Вследствие того, что мне не хотелось бы воскрешать память об этом злодее, а также вследствие того, что подробное изложение длинного процесса не является необходимым для моего рассказа, я из всех происшествий, случившихся за те десять суток, пока мы, присяжные, пребывали вместе, изложу лишь те, которые непосредственно связаны с описываемым мною странным феноменом. Именно этим феноменом, а не судьбой убийцы хочу я заинтересовать читателя. Цель моя — сообщить о нем, а не написать страничку для «Ньюгетского календаря»[22].
Меня избрали старшиной присяжных. На второй день процесса после двух часов опроса свидетелей (я слышал, как били церковные часы) я случайно бросил взгляд на остальных присяжных и вдруг заметил, что никак не могу их сосчитать. Сколько я их ни пересчитывал, каждый раз один оказывался лишним.
Наклонившись к своему соседу, я шепнул ему:
— Окажите мне услугу, пересчитайте нас. Просьба моя его удивила, но он все же обернулся и начал считать.
— Как же так, — сказал он внезапно, — ведь нас тринад… Впрочем, что за нелепость. Нет-нет. Нас двенадцать.
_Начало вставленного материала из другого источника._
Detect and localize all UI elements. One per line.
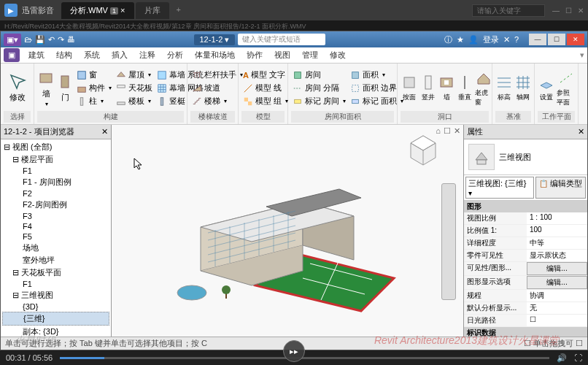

Сколько раз я ни пересчитывал в этот день присяжных, результат был один и тот же: кто-то из нас все время оказывался лишним, хотя в ложе сидели только мы. Среди нас не было чужой видимой фигуры, присутствие которой объяснило бы эту странность, и все же предчувствие подсказывало мне, какая фигура вскоре должна была по явиться.
Присяжных поместили в Лондонской гостинице. Мы спали все вместе в одном большом зале, и с нами постоянно находился судебный пристав, под присягой обязавшийся строго блюсти наше уединение. Я не вижу оснований скрывать его настоящее имя. Он был умен, весьма любезен и обязателен и (как я был рад узнать) пользовался большим уважением в Сити. У него было приятное лицо, зоркие глаза, завидные черные бакенбарды и красивый звучный голос. Звали его мистер Хоркер.